The goals of the course and the specific topics covered, as well as the skills you should be able to perform to pass the course, are quite clearly spelled out on the GUE website (
here).
The two GUE instructors with whom I have had the good fortune to work are two of the three best scuba instructors I've seen. And I think every single report of a GUE class I've read has praised the instructor. It's my suspicion that the instructor training that GUE does really works on teaching skills -- either that, or they're just succeeding in recruiting people with exceptional teaching talent to begin with.
Why is the failure rate high? Because the standards are high, and because most of us come into the class so far from meeting them that there is little hope that we can be brought up to standards in three days. This, I think, is the reason for the provisional pass. The class introduces you to the skills and ideas, but you have to go off on your own and work to truly MASTER them. You don't pass until you meet the standard, period. Personally, I LIKE that, even though it took me every bit of the six allowed months (plus a fudge factor) to reach standards. But when I passed the checkout dive, I knew I had accomplished something.

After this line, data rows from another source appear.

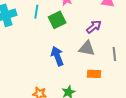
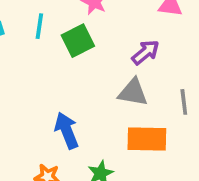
blue arrow: (57, 56) -> (67, 131), moved
orange rectangle: (94, 74) -> (147, 139), size x1.5

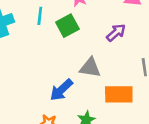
gray triangle: (133, 92) -> (90, 68), moved
blue arrow: (67, 131) -> (61, 90), turned -110

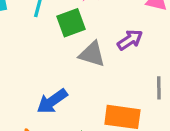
gray triangle: (90, 68) -> (92, 54), moved

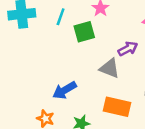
gray triangle: (92, 54) -> (110, 68), moved

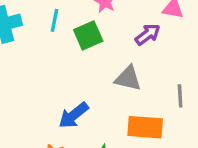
purple arrow: (128, 49) -> (148, 34), moved

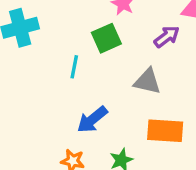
cyan line: (54, 20) -> (74, 67), moved

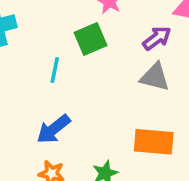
gray triangle: (147, 81) -> (155, 77), moved
blue arrow: (92, 120) -> (53, 129), moved

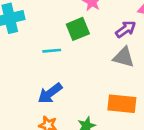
cyan line: (55, 70) -> (52, 51), turned 72

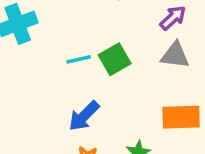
green square: (78, 29) -> (115, 59), moved

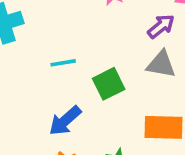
green square: (115, 59) -> (109, 84), moved

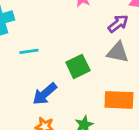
cyan line: (63, 63) -> (29, 51), moved

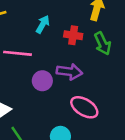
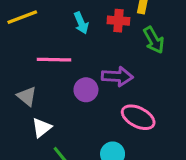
cyan arrow: (43, 24) -> (81, 23), turned 132
red cross: (73, 35) -> (118, 21), moved

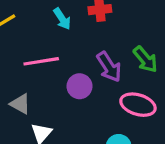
green arrow: (154, 40) -> (145, 59), moved
purple arrow: (117, 76) -> (109, 67), turned 64

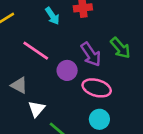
pink line: (41, 61) -> (36, 51), turned 44
pink ellipse: (138, 105) -> (97, 88), moved

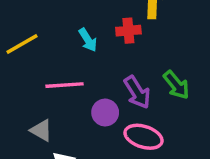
pink line: (36, 51) -> (65, 85), turned -40

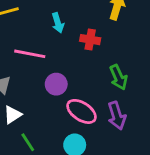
red cross: (128, 31) -> (90, 40), moved
purple arrow: (137, 92) -> (117, 116), moved

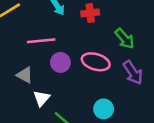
purple circle: (56, 84) -> (60, 62), moved
pink ellipse: (82, 111) -> (96, 62), moved

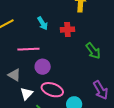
pink ellipse: (96, 62) -> (52, 90), moved
purple arrow: (133, 73) -> (101, 90), moved

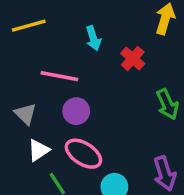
red cross: (67, 30) -> (133, 58), turned 32

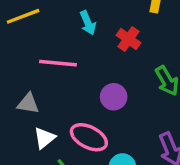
purple circle: (76, 111) -> (114, 97), moved
gray triangle: (25, 114) -> (28, 104), turned -30

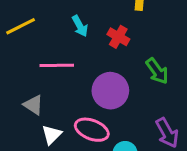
purple circle: (114, 97) -> (110, 91), size x1.5
gray triangle: (28, 104) -> (33, 105), turned 30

As far as Fundies vs. full cave, remember that Fundies is FUNDAMENTALS. A full cave diver should have skills and understanding far beyond Fundies. But I read all the time about people taking cavern (look at creamofwheat's recent report, for example) and they spend a good part of their time on buoyancy, trim, and propulsion techniques. If you've been through Fundies, you already HAVE that, and the class can focus on the cave-specific material instead.
I do think it must be very hard to decide you LIKE what DIR teaches, and go home to an area where you have nobody like you with whom to work. (I feel for dherbman.) But you still won't have lost anything by learning the academic material or the skills. And who knows -- you can be an ambassador and lead by example!